The way this works is, the actual end company B (that I work for) works with a recruitment agency C and pays to that agency
based on the number of days I work and that agency pays me. Now this agency C would pay me in the UK to my limited company and then I would
pay myself a salary/dividend from that company. That a typical way a contractor works in UK (in an outside IR35 arrangement).

I now have a potential offer for a contract in which I will be allowed to work from UAE.
So once I move to UAE, the way this will work is, the agency C has advised they will be able to pay me directly in the UAE, a bank transfer to UAE but they will
pay to a company D that is based in UAE and that company D can pay me (I will not be employed by the the agency, I will be issued a 6 months contract)

Can someone please advise if someone has done it and how to go about setting up company in UAE, what kind of company (D) I need to setup in UAE, is an
umbrella company in UAE an option and and on a high level what sort of taxes I will be subject to, here in UK and in UAE ?

Thanks !


----------



## Stevesolar (Dec 21, 2012)

Hi,
Welcome to the forum - that sounds a bit complicated!
Its easy to setup a Freezone company in the UAE - this will cost around £6000 (depending on which Freezone you choose - there are loads to choose from)
There are no direct taxes in the UAE (other than 5% VAT).
However - just because you live and work in the UAE does not automatically stop your requirements for UK taxes!
For this you need to go to the HMRC website and look at the Statutory Residence Test - to check whether you will be classed as resident or UK taxes, or not.
Its quite complicated and you need to be very careful and look at consulting a tax specialist, if you are unsure.
One of the biggest problems is that you mention a 6 month contract - if you are only away from the UK for this short time - then you might easily fall foul of the SRT.
Also startup costs are high in the UAE and if you want to rent an apartment or villa - then these are normally for 1 year contract.
Loads more pitfalls to your idea - but above are the first key ones to overcome
Cheers
Steve


----------



## sara0001 (9 mo ago)

LetsGoToDubai said:


> Hi
> I am currently working as IT contractor in UK through my limited company (UK Company) A.
> The way this works is, the actual end company B (that I work for) works with a recruitment agency C and pays to that agency
> based on the number of days I work and that agency pays me.

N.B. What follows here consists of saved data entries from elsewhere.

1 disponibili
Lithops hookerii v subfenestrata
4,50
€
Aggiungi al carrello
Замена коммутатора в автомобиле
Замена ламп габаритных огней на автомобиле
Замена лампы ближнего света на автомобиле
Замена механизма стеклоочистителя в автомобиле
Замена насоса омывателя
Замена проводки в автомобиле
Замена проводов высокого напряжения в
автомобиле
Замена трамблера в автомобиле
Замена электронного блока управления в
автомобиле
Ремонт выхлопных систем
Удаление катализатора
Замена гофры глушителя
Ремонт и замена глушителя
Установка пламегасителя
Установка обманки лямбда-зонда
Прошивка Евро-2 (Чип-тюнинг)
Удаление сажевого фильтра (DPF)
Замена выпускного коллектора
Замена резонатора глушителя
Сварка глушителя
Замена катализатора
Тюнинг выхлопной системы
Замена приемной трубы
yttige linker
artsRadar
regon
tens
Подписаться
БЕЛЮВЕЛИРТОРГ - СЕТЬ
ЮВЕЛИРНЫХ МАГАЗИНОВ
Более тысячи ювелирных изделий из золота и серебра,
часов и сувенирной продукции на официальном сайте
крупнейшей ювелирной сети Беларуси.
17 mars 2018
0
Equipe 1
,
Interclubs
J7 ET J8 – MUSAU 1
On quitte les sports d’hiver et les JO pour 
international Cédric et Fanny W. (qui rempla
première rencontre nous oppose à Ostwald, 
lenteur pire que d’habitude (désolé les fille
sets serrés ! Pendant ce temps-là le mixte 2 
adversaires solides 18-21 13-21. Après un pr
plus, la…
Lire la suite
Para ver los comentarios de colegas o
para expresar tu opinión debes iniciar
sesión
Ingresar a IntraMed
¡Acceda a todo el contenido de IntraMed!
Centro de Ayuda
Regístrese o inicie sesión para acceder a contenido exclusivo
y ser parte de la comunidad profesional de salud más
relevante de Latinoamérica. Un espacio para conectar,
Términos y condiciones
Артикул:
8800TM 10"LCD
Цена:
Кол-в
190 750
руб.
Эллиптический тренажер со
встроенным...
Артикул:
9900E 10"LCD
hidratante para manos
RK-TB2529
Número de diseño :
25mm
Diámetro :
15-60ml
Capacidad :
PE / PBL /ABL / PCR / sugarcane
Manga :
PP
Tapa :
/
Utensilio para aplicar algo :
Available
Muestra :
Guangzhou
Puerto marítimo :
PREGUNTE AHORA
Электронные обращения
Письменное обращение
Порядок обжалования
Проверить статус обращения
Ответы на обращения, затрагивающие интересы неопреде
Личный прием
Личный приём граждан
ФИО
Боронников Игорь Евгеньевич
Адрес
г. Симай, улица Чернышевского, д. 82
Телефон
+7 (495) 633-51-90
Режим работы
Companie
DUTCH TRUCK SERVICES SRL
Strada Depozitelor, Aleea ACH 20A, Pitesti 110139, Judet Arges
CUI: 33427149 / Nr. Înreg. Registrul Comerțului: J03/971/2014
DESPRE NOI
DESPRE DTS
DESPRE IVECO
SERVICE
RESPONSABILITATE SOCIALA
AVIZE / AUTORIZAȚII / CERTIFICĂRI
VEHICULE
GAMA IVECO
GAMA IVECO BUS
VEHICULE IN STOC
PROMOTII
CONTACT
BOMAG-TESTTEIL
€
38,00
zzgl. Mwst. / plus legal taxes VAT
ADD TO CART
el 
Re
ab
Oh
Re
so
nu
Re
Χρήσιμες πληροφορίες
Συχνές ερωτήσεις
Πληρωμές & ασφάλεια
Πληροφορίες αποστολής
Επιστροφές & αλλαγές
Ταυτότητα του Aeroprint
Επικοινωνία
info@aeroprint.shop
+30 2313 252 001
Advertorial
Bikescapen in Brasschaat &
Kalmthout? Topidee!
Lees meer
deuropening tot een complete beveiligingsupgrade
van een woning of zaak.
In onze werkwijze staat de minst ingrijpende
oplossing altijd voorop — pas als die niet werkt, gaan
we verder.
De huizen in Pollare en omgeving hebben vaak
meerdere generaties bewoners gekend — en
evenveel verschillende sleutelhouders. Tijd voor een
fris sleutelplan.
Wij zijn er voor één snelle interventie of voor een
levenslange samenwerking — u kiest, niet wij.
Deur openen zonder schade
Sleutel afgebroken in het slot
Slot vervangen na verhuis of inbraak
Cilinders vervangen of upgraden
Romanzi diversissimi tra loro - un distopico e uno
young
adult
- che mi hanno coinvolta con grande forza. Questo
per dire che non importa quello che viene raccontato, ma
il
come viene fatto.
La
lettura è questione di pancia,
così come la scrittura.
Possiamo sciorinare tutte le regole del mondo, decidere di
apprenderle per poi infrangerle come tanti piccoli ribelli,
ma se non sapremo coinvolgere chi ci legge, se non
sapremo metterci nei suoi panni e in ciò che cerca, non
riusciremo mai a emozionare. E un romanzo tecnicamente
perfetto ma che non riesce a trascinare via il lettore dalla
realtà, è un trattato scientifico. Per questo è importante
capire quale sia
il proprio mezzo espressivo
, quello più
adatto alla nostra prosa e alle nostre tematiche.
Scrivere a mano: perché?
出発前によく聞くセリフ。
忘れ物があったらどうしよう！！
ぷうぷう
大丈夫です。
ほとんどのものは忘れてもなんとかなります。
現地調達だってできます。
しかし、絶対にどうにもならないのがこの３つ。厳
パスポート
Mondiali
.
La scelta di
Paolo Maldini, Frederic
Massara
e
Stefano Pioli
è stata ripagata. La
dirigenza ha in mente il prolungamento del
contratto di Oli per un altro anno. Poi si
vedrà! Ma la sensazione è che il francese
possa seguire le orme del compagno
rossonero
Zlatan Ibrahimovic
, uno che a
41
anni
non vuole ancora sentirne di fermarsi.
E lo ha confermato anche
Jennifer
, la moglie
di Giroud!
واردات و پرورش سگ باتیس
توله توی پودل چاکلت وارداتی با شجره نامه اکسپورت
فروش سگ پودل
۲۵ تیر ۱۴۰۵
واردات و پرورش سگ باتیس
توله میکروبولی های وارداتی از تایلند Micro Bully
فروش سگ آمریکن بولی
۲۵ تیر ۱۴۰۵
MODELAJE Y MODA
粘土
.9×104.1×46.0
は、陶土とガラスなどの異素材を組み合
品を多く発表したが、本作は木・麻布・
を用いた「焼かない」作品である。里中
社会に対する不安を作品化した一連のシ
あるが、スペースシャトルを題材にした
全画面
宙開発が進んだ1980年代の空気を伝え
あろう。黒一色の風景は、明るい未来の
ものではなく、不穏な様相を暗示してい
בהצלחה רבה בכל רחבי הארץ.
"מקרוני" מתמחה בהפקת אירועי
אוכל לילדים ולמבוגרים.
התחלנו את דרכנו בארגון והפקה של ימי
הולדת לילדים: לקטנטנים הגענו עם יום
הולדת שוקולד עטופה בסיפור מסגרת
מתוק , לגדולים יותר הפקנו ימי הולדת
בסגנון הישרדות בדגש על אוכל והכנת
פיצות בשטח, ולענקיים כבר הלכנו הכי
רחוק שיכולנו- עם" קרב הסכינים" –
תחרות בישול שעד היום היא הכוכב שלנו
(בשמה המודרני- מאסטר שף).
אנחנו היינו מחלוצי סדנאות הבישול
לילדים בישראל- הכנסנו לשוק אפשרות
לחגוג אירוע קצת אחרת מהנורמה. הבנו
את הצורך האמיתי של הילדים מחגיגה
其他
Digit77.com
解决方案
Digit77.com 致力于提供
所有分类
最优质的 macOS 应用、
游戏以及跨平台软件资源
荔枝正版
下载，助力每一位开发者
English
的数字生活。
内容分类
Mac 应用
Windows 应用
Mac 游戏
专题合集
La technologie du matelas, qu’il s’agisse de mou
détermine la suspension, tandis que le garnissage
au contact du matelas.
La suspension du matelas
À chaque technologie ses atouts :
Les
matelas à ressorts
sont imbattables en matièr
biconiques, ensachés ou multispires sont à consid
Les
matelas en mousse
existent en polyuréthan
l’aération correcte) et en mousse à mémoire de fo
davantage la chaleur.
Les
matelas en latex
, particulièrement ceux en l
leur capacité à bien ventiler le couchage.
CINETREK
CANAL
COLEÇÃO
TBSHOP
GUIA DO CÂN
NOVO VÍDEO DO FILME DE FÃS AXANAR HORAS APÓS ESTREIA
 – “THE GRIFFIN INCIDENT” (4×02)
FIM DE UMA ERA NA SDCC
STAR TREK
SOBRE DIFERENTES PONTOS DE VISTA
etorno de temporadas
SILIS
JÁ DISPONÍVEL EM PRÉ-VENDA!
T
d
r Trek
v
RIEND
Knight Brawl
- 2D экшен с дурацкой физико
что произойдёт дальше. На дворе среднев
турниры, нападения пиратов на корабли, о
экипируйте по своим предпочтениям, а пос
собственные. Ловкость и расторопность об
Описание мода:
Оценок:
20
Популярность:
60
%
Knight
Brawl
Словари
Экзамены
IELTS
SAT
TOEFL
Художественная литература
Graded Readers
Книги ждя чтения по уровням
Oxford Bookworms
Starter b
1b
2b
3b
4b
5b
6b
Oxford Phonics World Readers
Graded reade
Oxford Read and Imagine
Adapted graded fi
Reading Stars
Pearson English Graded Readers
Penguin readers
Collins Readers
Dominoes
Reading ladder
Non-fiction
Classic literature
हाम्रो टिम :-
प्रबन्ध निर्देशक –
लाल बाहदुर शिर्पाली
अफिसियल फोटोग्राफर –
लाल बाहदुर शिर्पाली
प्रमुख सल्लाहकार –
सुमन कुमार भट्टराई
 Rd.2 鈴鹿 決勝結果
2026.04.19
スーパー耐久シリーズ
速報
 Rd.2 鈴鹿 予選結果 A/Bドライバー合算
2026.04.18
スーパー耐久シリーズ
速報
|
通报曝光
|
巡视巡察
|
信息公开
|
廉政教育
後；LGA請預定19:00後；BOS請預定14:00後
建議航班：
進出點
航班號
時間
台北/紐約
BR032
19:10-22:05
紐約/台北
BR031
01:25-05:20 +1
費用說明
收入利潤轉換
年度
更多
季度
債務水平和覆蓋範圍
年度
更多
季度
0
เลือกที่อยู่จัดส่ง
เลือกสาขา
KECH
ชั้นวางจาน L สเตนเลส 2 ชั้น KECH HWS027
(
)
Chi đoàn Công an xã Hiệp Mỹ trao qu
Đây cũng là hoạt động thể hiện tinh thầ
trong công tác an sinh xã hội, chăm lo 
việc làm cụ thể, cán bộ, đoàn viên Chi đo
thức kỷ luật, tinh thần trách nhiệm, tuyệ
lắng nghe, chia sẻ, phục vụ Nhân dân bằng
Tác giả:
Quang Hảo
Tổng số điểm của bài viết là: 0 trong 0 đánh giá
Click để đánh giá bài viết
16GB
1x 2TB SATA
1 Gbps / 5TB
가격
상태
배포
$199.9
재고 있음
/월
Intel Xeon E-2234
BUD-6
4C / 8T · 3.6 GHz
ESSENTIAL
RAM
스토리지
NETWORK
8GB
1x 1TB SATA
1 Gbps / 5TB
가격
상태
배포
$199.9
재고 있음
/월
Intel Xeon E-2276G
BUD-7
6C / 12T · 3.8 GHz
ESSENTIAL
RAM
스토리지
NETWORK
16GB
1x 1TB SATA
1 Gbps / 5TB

Now this agency C would pay me in the UK to my limited company and then I would
> ...


Did you work it out? I'm in a similar position (not as complex though) and would like to know how you're doing.


----------



## Faithade (5 mo ago)

sara0001 said:


> Did you work it out? I'm in a similar position (not as complex though) and would like to know how you're doing.


 Did you figure it out? I'm in the same position right now


----------



## expatIT (4 mo ago)

Faithade said:


> Did you figure it out? I'm in the same position right now


Did anyone manage to make this work? Considering the same soon


----------